GREEN BAY, Wis. — – Millions of college students will graduate this spring.
Local financial professional, Dean Listle, from Secure Retirement Solutions joined us on Wisconsin Tonight to talk about four money mistakes the class of 2017 should avoid.
MISTAKE #1 | DEFAULTING ON YOUR LOAN
On average, 3,000 people a day defaulted on their federal student loans in 2016.
Defaulting on a loan is when you don’t pay your loan payments for an extended amount of time, 270 days without a payment on a federal loan to be exact. In that time you are not only racking up late fees, you are putting off the inevitable.
It puts your credit at risk and can potentially keep you from getting a mortgage, car loan or even a credit card.
If you are having trouble making your standard federal loan payment, consider switching to an income-based payment. It may lower your monthly payment, making it more affordable.
If possible, pay more than the amount due each month. The extra money will help cut down the principal balance.
MISTAKE #2 | NOT HAVING A BUDGET
It’s a lot easier to pay your loans on time and with the full payment each month when you have a budget.
A budget will help you look at how much money you’re making and set aside enough for not only your student loans, but to cover your bills and save for short and long term goals.
The goal is to have more money coming in than expenses going out.
To help you get started I have a budget worksheet on my website, srsplans.com.
MISTAKE #3 | IGNORING YOUR RETIREMENT
A recent study shows that today’s college grads will likely be working until they are at least 75.
Make sure you are taking advantage of an employer-sponsored 401(k) or start your own retirement account.
You may think retirement is a long way away, but that’s why it’s important to start saving now.
A good benchmark is to have one year of your annual salary saved by age 30, two times your annual salary by age 35 and eventually 10 times your annual salary by age 67.
MISTAKE #4 | NO MONEY IN THE BANK
About 70 percent of millennials have less than $1,000 in their savings accounts.
When you graduate and get a job, you will likely get a raise. You should be putting money from that “raise” into your savings account.
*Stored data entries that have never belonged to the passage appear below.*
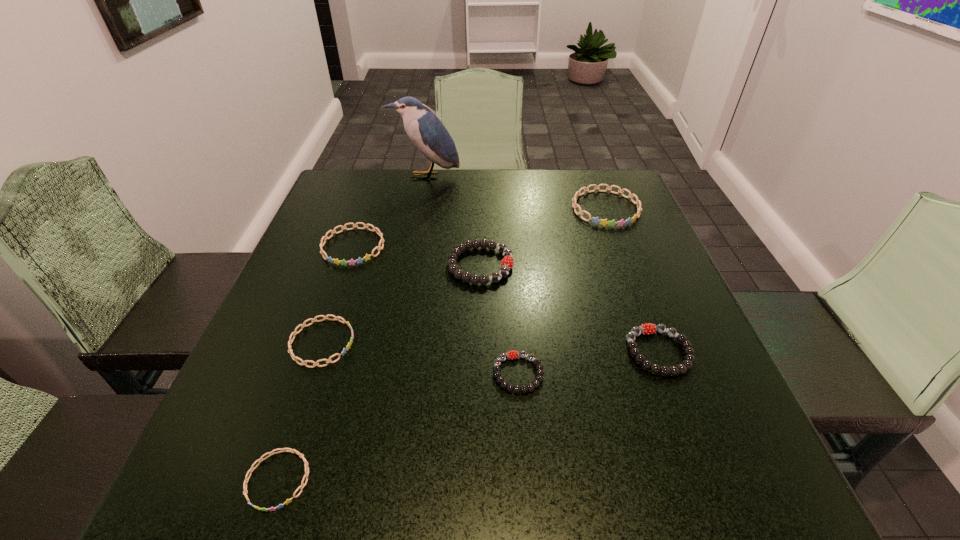 The image size is (960, 540). I want to click on free location located 0.260m at the tip of the farthest object's beak, so click(x=415, y=237).

Where is `free space located 0.100m on the surface of the biggest blue bracelet showing star-shaped elements`? The image size is (960, 540). free space located 0.100m on the surface of the biggest blue bracelet showing star-shaped elements is located at coordinates (623, 253).

In order to click on vacant space situated 0.120m on the back of the farthest black bracelet in this screenshot , I will do `click(480, 217)`.

Identify the location of vacant region located on the surface of the third smallest blue bracelet showing star-shaped elements. (338, 292).

Identify the location of free location located 0.070m on the left of the rightmost black bracelet. This screenshot has height=540, width=960. pyautogui.click(x=589, y=352).

The width and height of the screenshot is (960, 540). Identify the location of blank space located on the surface of the third biggest blue bracelet showing star-shaped elements. (492, 343).

Identify the location of vacant area located 0.170m on the front of the smallest black bracelet. The width and height of the screenshot is (960, 540). (528, 501).

The width and height of the screenshot is (960, 540). In order to click on bird that is positioned at the far edge in this screenshot , I will do [x=426, y=131].

The width and height of the screenshot is (960, 540). Identify the location of bracelet that is at the far edge. (604, 222).

Where is `object at the near edge`? object at the near edge is located at coordinates (272, 452). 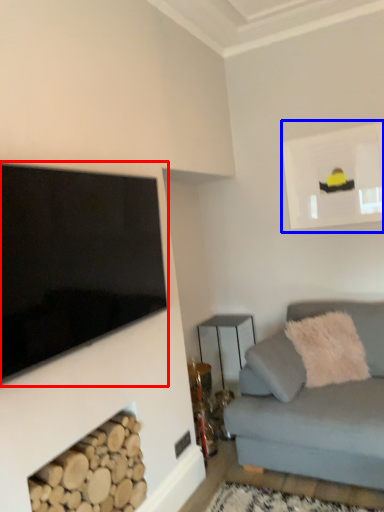 Question: Which point is closer to the camera, television (highlighted by a red box) or picture frame (highlighted by a blue box)?

Choices:
 (A) television
 (B) picture frame

Answer: (A)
A good rule of thumb is the 80/20 rule. Use 80 percent for regular expenses. Then save the remaining 20 percent. Ten percent in your savings account and 10 percent for retirement.
But in the long run anything, big or small, you can save is a step in the right direction.
College grads and the millennial population tend to be more financially aware.
They don’t expect to rely on Social Security or employer pensions, making them aware of the need to start saving for retirement.
They use technology to help them compare prices, find deals and research the best options out there compared to other generations.